On three separate days last week, I took Speakeasy participants to many different locations, for many different reasons.  Our stops included about 25 different locations in all, for more reasons than I can explain in just one blog post (it would be HOURS of reading), and believe me, the district still has many treasures to offer beyond those specific trips, and additional surprises to inspire any of you as well.

So, here are some tidbits...




Who's got a great Ponte knit? Try B&J Fabrics...

Who's got a great ponte knits in great colors?  Try B&J Fabrics

Double georgette in great colors?  Botani.  Yes, really!

Silk in great (unexpected) colors?  Botani!

And what was learned?  How to mark your buttonholes for Jonathan Embroidery, how to get custom fabric flowers made, how to cut your fabric correctly for pleating, how to access FIT's amazing resources, how to fabric shop effectively, where to find the most stellar array of boucles, how not to get taken advantage of by fabric vendors, how to get snaps, buttons, grommets installed, where to get the best muslin and fusibles, where to find large rolls of carbon paper, where to find the best assortment of elastic for various uses, where to find some great (and economical!) silk solids, great notions suppliers, and lots of eye candy.
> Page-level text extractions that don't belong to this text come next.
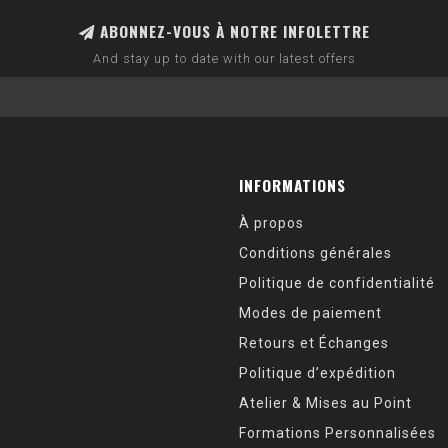
ABONNEZ-VOUS À NOTRE INFOLETTRE
And stay up to date with our latest offers
INFORMATIONS
À propos
Conditions générales
Politique de confidentialité
Modes de paiement
Retours et Échanges
Politique d’expédition
Atelier & Mises au Point
Formations Personnalisées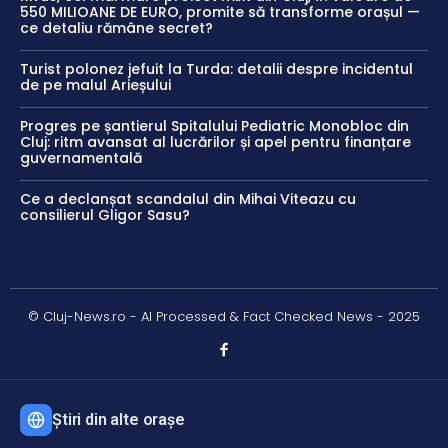
550 MILIOANE DE EURO, promite să transforme orașul —
ce detaliu rămâne secret?
Turist polonez jefuit la Turda: detalii despre incidentul
de pe malul Arieșului
Progres pe șantierul Spitalului Pediatric Monobloc din
Cluj: ritm avansat al lucrărilor și apel pentru finanțare
guvernamentală
Ce a declanșat scandalul din Mihai Viteazu cu
consilierul Gligor Sasu?
© Cluj-News.ro - AI Processed & Fact Checked News - 2025
Știri din alte orașe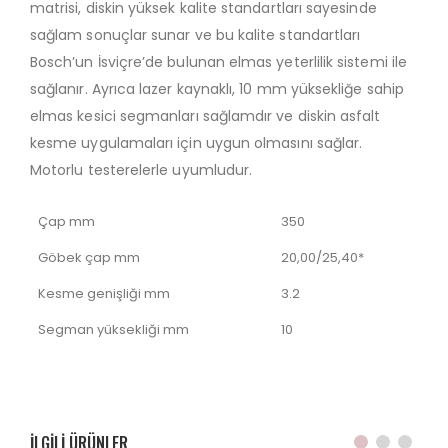
matrisi, diskin yüksek kalite standartları sayesinde
sağlam sonuçlar sunar ve bu kalite standartları
Bosch’un İsviçre’de bulunan elmas yeterlilik sistemi ile
sağlanır. Ayrıca lazer kaynaklı, 10 mm yüksekliğe sahip
elmas kesici segmanları sağlamdır ve diskin asfalt
kesme uygulamaları için uygun olmasını sağlar.
Motorlu testerelerle uyumludur.
Çap mm
350
Göbek çap mm
20,00/25,40*
Kesme genişliği mm
3.2
Segman yüksekliği mm
10
ILGILI ÜRÜNLER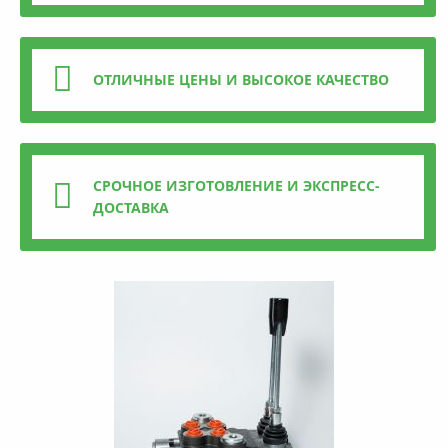
ОТЛИЧНЫЕ ЦЕНЫ И ВЫСОКОЕ КАЧЕСТВО
СРОЧНОЕ ИЗГОТОВЛЕНИЕ И ЭКСПРЕСС-
ДОСТАВКА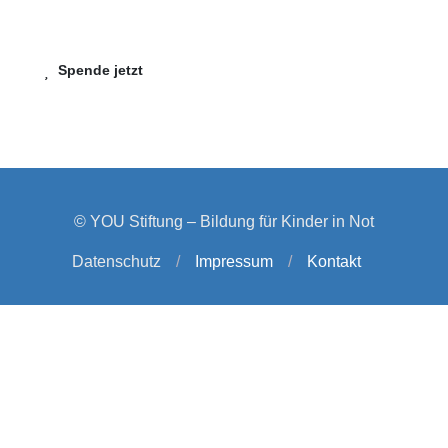
Spende jetzt
© YOU Stiftung – Bildung für Kinder in Not
Datenschutz
/
Impressum
/
Kontakt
Yes, it was work, but as always, it was also fun!


Monday, October 5, 2015

FIT Exhibit... The Fashion Underground: Susanne Bartsch

As part of one of this week's Speakeasy excursions, we saw this lovely exhibit in the Special Collections Gallery at the FIT museum.  If you read the description below, it is truly all you need to know to appreciate these wild pieces.  My own pictures are below the description (photography is allowed).
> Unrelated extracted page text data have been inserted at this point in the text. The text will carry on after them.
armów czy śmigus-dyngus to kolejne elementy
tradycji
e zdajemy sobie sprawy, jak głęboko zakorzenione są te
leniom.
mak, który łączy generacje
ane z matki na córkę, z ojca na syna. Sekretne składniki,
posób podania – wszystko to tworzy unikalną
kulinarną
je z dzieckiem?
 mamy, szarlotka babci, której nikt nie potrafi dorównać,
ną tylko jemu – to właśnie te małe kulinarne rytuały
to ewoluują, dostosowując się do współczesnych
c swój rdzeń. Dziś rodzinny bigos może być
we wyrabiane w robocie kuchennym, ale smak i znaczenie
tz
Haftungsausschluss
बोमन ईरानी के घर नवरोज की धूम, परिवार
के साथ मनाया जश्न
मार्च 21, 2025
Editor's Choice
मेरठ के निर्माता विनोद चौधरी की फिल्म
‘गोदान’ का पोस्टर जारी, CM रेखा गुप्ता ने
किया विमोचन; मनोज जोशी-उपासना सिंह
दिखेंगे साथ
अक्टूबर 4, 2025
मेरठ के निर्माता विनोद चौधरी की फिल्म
Born in Switzerland, Susanne Bartsch moved to London as a teenager, living there for a decade. “We called her the Swiss Miss,” say old friends from London, where Bartsch was a key figure among the New Romantics. Arriving in New York on Valentine’s Day 1981, Bartsch opened a boutique in Soho while still on a tourist visa. An enthusiastic proponent of 1980s English fashion, she was one of the first New York retailers to import Vivienne Westwood. She also organized fashion shows, such as New London in New York and London Goes to Tokyo, that showcased designers Leigh Bowery, Body Map, and Stephen Jones. But life in 1980s New York was not just a party; AIDS was devastating the community. As her friends began dying, Bartsch notes that she “survived this period by becoming a fundraiser.” In 1989, she organized the Love Ball, one of the first and most important AIDS benefits. Over the next few years, she raised a total of $2.5 million for AIDS research and advocacy.

-FIT museum's description of this exhibit, currently in the special exhibitions gallery.
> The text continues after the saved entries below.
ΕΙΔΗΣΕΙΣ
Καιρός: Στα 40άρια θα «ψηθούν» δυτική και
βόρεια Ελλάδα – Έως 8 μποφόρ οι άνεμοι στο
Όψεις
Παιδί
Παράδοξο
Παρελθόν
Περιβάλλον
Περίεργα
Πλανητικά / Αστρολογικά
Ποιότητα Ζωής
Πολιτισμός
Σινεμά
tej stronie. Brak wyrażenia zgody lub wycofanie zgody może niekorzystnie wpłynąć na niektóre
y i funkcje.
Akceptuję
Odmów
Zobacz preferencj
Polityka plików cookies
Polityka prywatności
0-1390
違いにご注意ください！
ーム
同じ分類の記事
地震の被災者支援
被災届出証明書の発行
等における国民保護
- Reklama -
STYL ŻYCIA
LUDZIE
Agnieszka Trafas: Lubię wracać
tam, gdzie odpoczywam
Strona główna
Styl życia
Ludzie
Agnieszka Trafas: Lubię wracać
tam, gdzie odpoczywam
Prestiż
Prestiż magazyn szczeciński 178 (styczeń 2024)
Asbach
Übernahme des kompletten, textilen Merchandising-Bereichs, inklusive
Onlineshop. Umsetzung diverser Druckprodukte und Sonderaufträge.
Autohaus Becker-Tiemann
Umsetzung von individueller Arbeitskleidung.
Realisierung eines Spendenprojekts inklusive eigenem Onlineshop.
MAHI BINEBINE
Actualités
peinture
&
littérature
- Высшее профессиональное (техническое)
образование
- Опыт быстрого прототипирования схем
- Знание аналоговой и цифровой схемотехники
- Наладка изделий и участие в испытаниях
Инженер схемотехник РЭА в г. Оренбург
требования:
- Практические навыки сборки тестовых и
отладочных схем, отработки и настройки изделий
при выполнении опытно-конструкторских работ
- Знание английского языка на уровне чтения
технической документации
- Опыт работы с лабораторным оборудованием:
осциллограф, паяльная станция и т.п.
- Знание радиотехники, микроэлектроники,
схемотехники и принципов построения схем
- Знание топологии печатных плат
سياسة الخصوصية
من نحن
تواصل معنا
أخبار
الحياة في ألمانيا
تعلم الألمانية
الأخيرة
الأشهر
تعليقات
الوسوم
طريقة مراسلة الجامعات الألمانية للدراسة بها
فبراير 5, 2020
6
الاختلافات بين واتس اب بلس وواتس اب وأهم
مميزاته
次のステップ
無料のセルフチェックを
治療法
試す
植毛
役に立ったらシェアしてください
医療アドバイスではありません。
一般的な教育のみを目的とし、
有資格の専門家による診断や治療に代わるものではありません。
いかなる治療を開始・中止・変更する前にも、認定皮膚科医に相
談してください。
Related: There will be a FREE two-day symposium on October 22-23, examining the links between Susanne Bartsch's 30 year exploration of sartorial self-expression and its influence on the global fashion scene.

The exhibit will remain in place until December 5, 2015.  It is really quite a creative exploration for people who appreciate theatricality in fashion.  If this appeals to you, be sure to check it out!

Meanwhile, there's an exhibit upstairs in the museum as well.  See the Global Fashion exhibit while you're there!